Himmel un Ärd Tour“ nach Köln

Mit 20 Personen ging die diesjährige Tour des Heimatvereins von Korschenbroich nach Köln. Treffpunkt und Begrüßung im Kulturbahnhof mit dem obligatorischen Schnäpschen. Um 9.30 Abfahrt Korschenbroich und Ankunft Köln Deutz 10.53. Weiter mit der U-Bahn Lindenthal-Melaten. Es begann die  2-std. Führung über den Melatenfriedhof. Wir besuchten Prominentenbegräbnisstätten, Millionärsallee, auf einem der sicher schönsten Parkanlagen-Friedhöfe der Welt.
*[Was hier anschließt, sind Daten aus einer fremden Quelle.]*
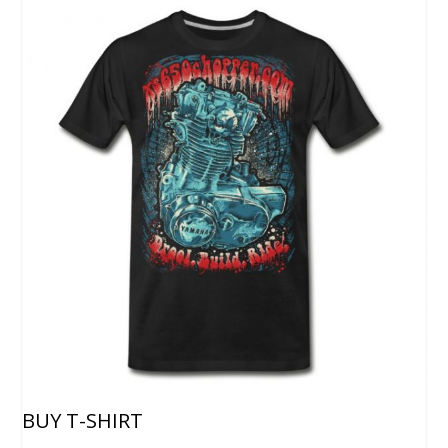
BUY T-SHIRT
Eine Vielfalt von Pflanzen und Tieren zwischen Gräbern und Denkmälern bestimmen das Bild. Willi Ostermann, Jupp Schmitz, Familie Millowitsch und Farina (einer der ihren erfand das „Eau Cologne“), der Schriftsteller Heinz Günter Konsalik, Außenminister Guido Westerwelle, Schauspieler Dirk Bach sowie  der Gründer des „Henesschen“ Theaters ruhen hier. Grabsteine erzählen Geschichten und Zeugen einer längst vergangenen Welt. Der Besuch war schon sehr beeindruckend. Im Anschluss ging es mit der Straßenbahn
30 Minuten durch Köln. In der „Früh-Brauerei“ waren zum Mittagessen die Tische für uns reserviert. Seit der Gründung der Gaststätte mit hauseigener Brauerei im Jahre 1904 hat das Brauhaus Früh am Dom seinen festen Platz.
Nach dem Mittagessen stand die Besichtigung des WDR auf dem Plan, mit einer Einführung zur Thematik und Rundgang durch die Produktionsräume von Funk und Fernsehen. Der WDR ist eine Anstalt des öffentlichen Rechts, mit Sitz in Köln, die Hörfunk und Fernsehen und die damit verbundene Aktivitäten betreibt. Der WDR ist Mitglied der ARD und deren größte Sendeanstalt, sowie gemessen an der Anzahl der Beschäftigten nach der BBC der zweitgrößte Sender Europas. Durch viele Gänge gelangte man in die verschiedenen Studios wo die Formate wie die Sendung mit der Maus, das Morgenmagazin, Monitor, die Sportschau oder Soaps und vieles mehr gesendet werden. Beeindruckend, wie die Studios immer wieder neu für die einzelnen Sendungen hergerichtet werden. Alles findet in Kleinformaten statt, was im Fernsehen groß und weitläufig erscheint und es ist schon toll mit welchen Tricks gearbeitet wird. Mit diesem Wissen werden wir uns manche Sendung sicherlich anders anschauen. Kameras und Beleuchtung irre, man kann das nicht beschreiben. Wir waren alle gebannt von der Technik. Ein Grund warum Hörfunk eine Rolle spielt: es gibt viele Sehbehinderte und diesem Klientel werden hiermit Funk und Film ermöglicht. Für die Schauspieler, welche die Hörspiele sprechen, eine große Herausforderung. Nach der Besichtigung war es auch schon wieder Zeit Richtung HBF zu gehen und die Heimreise anzutreten. Pünktlich gegen 19.00 sind wir alle wieder wohlbehalten in Korschenbroich angekommen. Danke lieber Reiner, es war wieder ein wunderschöner erlebnisreicher Tag in Köln. Wir freuen uns auf die nächster Tour.